Associated Press journalists in the town have counted dozens of corpses in civilian clothes. Many appeared to have been shot at close range, and some had their hands bound or their flesh burned. A mass grave in a churchyard held bodies wrapped in plastic.
The AP and the PBS series “Frontline” have jointly verified at least 90 incidents during the war that appear to violate international humanitarian law. The War Crimes Watch Ukraine project includes details of apparent targeted attacks as well as indiscriminate destruction of civilian buildings and infrastructure.
U.S. Secretary of State Antony Blinken said the images from Bucha revealed “not the random act of a rogue unit” but “a deliberate campaign to kill, to torture, to rape, to commit atrocities.” He said the reports of atrocities were “more than credible,” and that the U.S. and other countries will seek to hold the culprits accountable.
“Only non-humans are capable of this,” said Angelica Chernomor, a refugee from Kyiv who crossed into Poland with her two children, and who had seen the photos from Bucha. “Even if people live under a totalitarian regime, they must retain feelings, dignity, but they do not.”
Chernomor is among the more than 4 million Ukrainians who have fled the country in the wake of the Feb. 24 invasion.
Russia has rejected similar accusations against its forces in the past by accusing its enemies of forging photos and video and using so-called crisis actors.
As Western leaders condemned the killings in Bucha, Italy, Spain and Denmark expelled dozens of Russian diplomats on Tuesday, following moves by Germany and France. Hundreds of Russian diplomats have been sent home since the start of the invasion, many accused of being spies.
Kremlin spokesman Dmitry Peskov called the expulsions a “short-sighted” measure that would complicate communication and warned they would be met with “reciprocal steps.”
In another show of support, the European Union’s executive branch proposed a ban on coal imports from Russia, in what would be the first time the 27-nation bloc has sanctioned the country’s lucrative energy industry over the war. The coal imports amount to an estimated 4 billion euros ($4.4 billion) per year.
EU Commission President Ursula von der Leyen denounced Moscow’s “heinous crimes” around Kyiv.
Just hours before the latest proposal was announced, Ukrainian Foreign Minister Dmytro Kuleba said that to prevent “new Buchas,” the West must impose the “mother of all sanctions” — on Russian oil and gas.
“A few months of tightening your belts are worth thousands of saved lives,” he said.
But Western nations are divided over how far to go. Some are calling for a boycott of Russian oil and gas, while Germany and others fear that such a move could plunge the continent into a severe economic crisis.
Western weapons have enabled Ukraine to mount a stiffer than expected resistance to Russia’s overwhelming firepower. That resistance stopped Russian forces from overrunning the capital and other cities, and many troops have now withdrawn from areas around Kyiv.
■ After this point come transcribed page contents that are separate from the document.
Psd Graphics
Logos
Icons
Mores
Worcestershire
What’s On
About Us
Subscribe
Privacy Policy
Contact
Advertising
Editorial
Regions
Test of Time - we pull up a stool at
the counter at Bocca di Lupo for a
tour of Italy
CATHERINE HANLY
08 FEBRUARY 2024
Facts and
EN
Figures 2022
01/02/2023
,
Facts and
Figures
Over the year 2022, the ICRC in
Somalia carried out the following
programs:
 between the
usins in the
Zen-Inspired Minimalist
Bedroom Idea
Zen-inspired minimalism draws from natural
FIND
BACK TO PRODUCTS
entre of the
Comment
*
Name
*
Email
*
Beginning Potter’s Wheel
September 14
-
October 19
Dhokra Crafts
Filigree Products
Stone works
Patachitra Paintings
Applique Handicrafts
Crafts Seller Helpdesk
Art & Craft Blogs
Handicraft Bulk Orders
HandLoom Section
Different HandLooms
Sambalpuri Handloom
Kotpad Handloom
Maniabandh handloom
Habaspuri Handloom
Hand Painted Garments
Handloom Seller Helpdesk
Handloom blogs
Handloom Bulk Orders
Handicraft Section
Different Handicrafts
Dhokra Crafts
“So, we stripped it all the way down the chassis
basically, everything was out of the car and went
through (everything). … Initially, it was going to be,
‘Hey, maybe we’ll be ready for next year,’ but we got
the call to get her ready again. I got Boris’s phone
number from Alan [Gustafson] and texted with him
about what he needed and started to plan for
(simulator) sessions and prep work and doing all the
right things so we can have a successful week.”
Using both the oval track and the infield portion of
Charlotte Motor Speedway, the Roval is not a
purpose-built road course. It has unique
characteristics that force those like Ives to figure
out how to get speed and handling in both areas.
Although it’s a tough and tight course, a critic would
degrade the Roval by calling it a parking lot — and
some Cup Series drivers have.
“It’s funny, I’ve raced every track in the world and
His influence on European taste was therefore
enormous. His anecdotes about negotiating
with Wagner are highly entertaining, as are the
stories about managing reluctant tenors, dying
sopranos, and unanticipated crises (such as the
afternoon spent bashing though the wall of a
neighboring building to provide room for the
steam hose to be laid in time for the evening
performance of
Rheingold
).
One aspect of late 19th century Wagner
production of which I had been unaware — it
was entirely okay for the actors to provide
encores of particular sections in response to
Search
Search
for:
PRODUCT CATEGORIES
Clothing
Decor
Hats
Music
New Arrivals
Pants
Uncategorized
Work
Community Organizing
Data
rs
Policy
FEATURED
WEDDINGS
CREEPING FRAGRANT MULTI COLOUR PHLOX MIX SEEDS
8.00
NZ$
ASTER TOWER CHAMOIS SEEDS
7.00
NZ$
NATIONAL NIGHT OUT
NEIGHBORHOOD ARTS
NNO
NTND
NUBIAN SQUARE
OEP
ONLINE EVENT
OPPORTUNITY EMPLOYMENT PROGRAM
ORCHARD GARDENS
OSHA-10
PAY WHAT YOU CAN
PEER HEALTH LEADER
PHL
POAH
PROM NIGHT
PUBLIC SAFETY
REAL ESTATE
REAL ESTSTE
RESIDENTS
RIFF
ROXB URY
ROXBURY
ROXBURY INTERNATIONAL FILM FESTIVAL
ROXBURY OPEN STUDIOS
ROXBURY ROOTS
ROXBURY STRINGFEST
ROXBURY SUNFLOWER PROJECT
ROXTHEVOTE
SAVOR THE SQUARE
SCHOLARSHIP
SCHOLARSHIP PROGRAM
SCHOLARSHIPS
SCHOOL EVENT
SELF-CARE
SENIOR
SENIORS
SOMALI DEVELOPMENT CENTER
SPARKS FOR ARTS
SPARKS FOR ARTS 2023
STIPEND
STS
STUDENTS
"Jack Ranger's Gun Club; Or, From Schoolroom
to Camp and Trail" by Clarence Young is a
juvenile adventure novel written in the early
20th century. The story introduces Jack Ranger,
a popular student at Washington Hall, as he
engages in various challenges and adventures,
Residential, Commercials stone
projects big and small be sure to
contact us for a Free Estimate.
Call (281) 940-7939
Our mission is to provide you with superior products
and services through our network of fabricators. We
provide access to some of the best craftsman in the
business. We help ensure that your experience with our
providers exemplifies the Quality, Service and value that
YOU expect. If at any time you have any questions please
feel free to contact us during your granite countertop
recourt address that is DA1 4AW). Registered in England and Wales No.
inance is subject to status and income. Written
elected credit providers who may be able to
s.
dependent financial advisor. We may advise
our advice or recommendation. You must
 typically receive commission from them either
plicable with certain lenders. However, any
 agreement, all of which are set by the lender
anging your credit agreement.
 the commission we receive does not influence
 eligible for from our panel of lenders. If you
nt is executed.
But Western and Ukrainian officials say Russia is merely regrouping for another offensive.
“Moscow is not giving up its ambitions in Ukraine,” NATO’s Stoltenberg said. “We expect a further push in the eastern and southern Ukraine to try to take the entire Donbas and to create a land bridge” to the Crimea Peninsula, which Russia annexed in 2014. Russia-backed separatists in the Donbas have been fighting Ukrainian troops for the last eight years.